%%

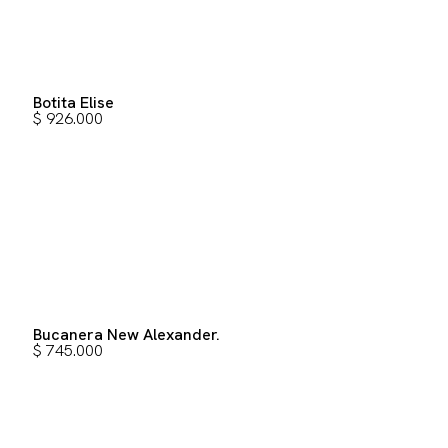
Botita Elise
$
926.000
Bucanera New Alexander.
$
745.000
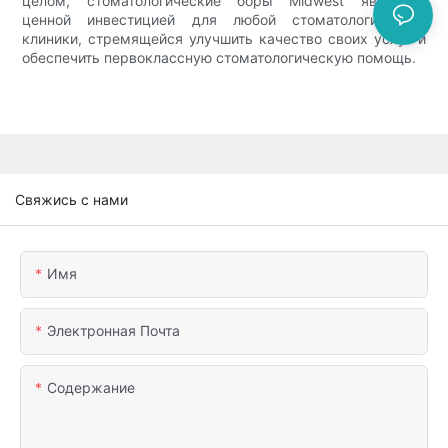
целом, стоматологические боры Midwest являются
ценной инвестицией для любой стоматологической
клиники, стремящейся улучшить качество своих услуг и
обеспечить первоклассную стоматологическую помощь.
Свяжись с нами
Имя
Электронная Почта
Содержание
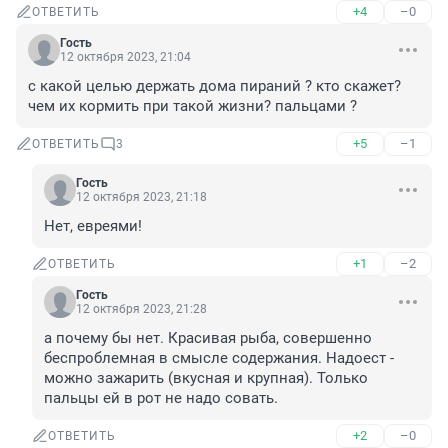
+4
–0
ОТВЕТИТЬ
Гость
12 октября 2023, 21:04
с какой целью держать дома пираний ? кто скажет? 
чем их кормить при такой жизни? пальцами ?
+5
–1
ОТВЕТИТЬ
3
Гость
12 октября 2023, 21:18
Нет, eвpeями!
+1
–2
ОТВЕТИТЬ
Гость
12 октября 2023, 21:28
а почему бы нет. Красивая рыба, совершенно 
беспроблемная в смысле содержания. Надоест - 
можно зажарить (вкусная и крупная). Только 
пальцы ей в рот не надо совать.
+2
–0
ОТВЕТИТЬ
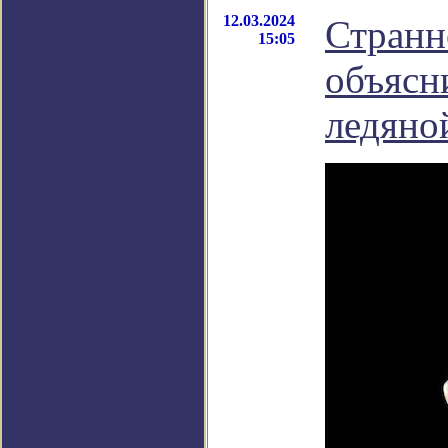
12.03.2024
Странн
15:05
объясн
ледяно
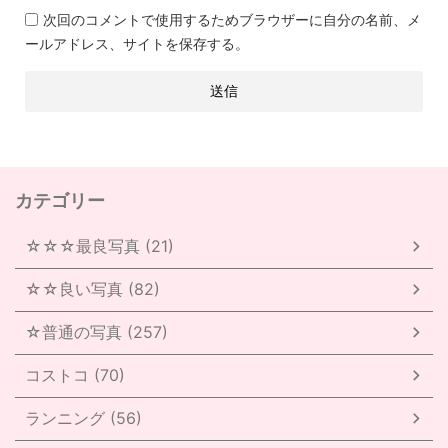
次回のコメントで使用するためブラウザーに自分の名前、メ
ールアドレス、サイトを保存する。
カテゴリー
☆☆☆最良写真 (21)
☆☆良い写真 (82)
☆普通の写真 (257)
コストコ (70)
ランニング (56)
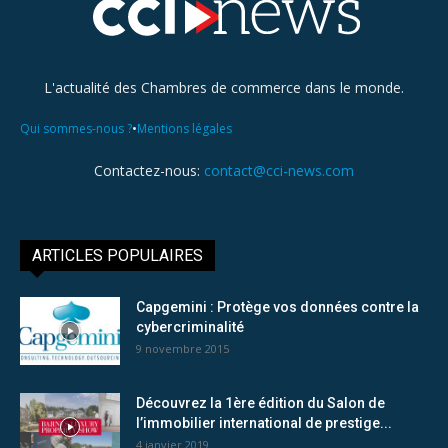
L'actualité des Chambres de commerce dans le monde.
•
Qui sommes-nous ?
Mentions légales
Contactez-nous:
contact@cci-news.com
ARTICLES POPULAIRES
Capgemini : Protège vos données contre la
cybercriminalité
9 novembre 2015
Découvrez la 1ère édition du Salon de
l’immobilier international de prestige...
4 janvier 2019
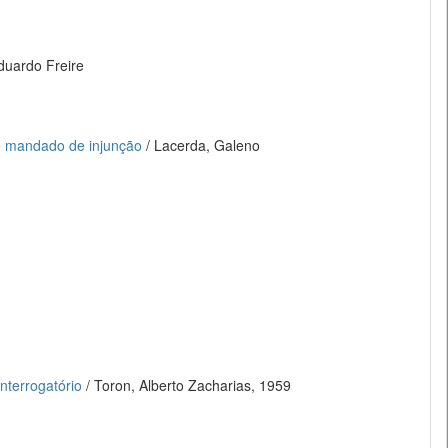
duardo Freire
do mandado de injunção
/ Lacerda, Galeno
interrogatório
/ Toron, Alberto Zacharias, 1959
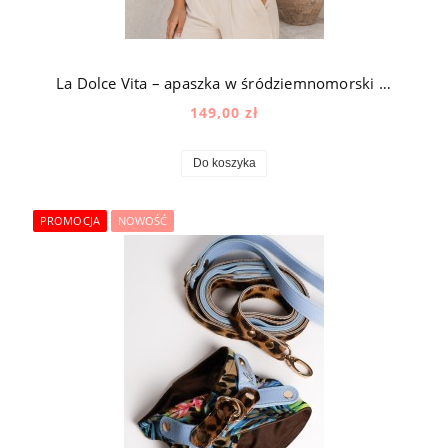
La Dolce Vita – apaszka w śródziemnomorski wzór
149,00 zł
Do koszyka
PROMOCJA
NOWOŚĆ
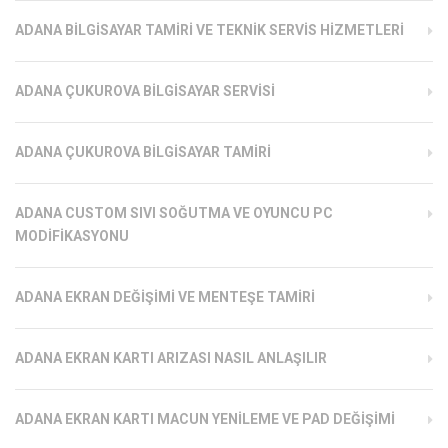
ADANA BILGISAYAR TAMIRI VE TEKNIK SERVIS HIZMETLERI
ADANA ÇUKUROVA BILGISAYAR SERVISI
ADANA ÇUKUROVA BILGISAYAR TAMIRI
ADANA CUSTOM SIVI SOĞUTMA VE OYUNCU PC
MODIFIKASYONU
ADANA EKRAN DEĞIŞIMI VE MENTEŞE TAMIRI
ADANA EKRAN KARTI ARIZASI NASIL ANLAŞILIR
ADANA EKRAN KARTI MACUN YENILEME VE PAD DEĞIŞIMI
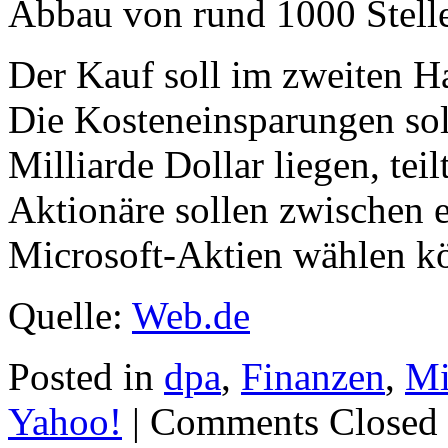
Abbau von rund 1000 Stell
Der Kauf soll im zweiten H
Die Kosteneinsparungen sol
Milliarde Dollar liegen, tei
Aktionäre sollen zwischen 
Microsoft-Aktien wählen k
Quelle:
Web.de
Posted in
dpa
,
Finanzen
,
Mi
Yahoo!
|
Comments Closed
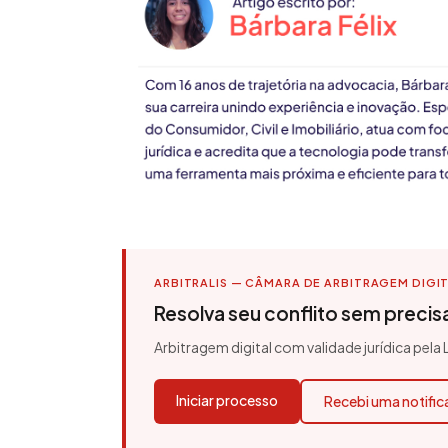
ARBITRALIS — CÂMARA DE ARBITRAGEM DIGI
Resolva seu conflito sem precisar
Arbitragem digital com validade jurídica pela
Iniciar processo
Recebi uma notifi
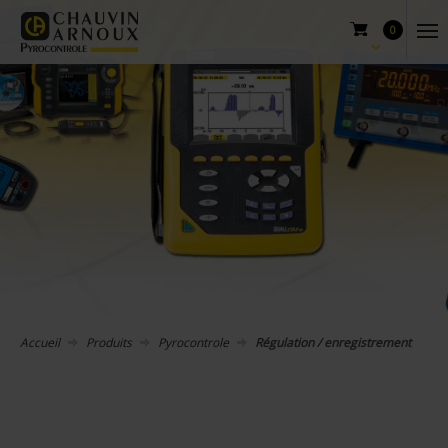
0
Accueil
Produits
Pyrocontrole
Régulation / enregistrement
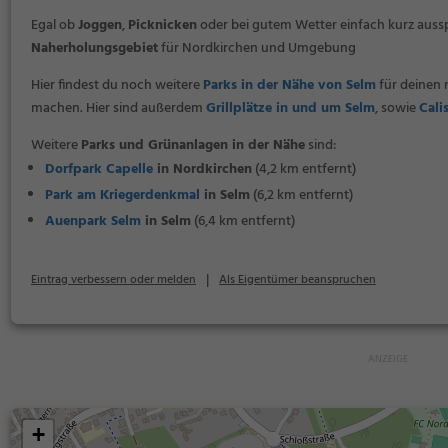
Egal ob
Joggen
,
Picknicken
oder bei gutem Wetter einfach kurz aus
Naherholungsgebiet
für Nordkirchen und Umgebung
Hier findest du noch weitere
Parks in der Nähe von Selm
für deinen 
machen. Hier sind außerdem
Grillplätze in und um Selm
, sowie
Cali
Weitere
Parks und Grünanlagen in der Nähe
sind:
Dorfpark Capelle
in Nordkirchen
(4,2 km entfernt)
Park am Kriegerdenkmal
in Selm
(6,2 km entfernt)
Auenpark Selm
in Selm
(6,4 km entfernt)
|
Eintrag verbessern oder melden
Als Eigentümer beanspruchen
+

%%

WORK INSTRUCTIONS
Go through the material line by line. Show each line that contains the string "TAMIRI".

YOUR RESPONSE
ADANA BILGISAYAR TAMIRI VE TEKNIK SERVIS HIZMETLERI
ADANA ÇUKUROVA BILGISAYAR TAMIRI
ADANA EKRAN DEĞIŞIMI VE MENTEŞE TAMIRI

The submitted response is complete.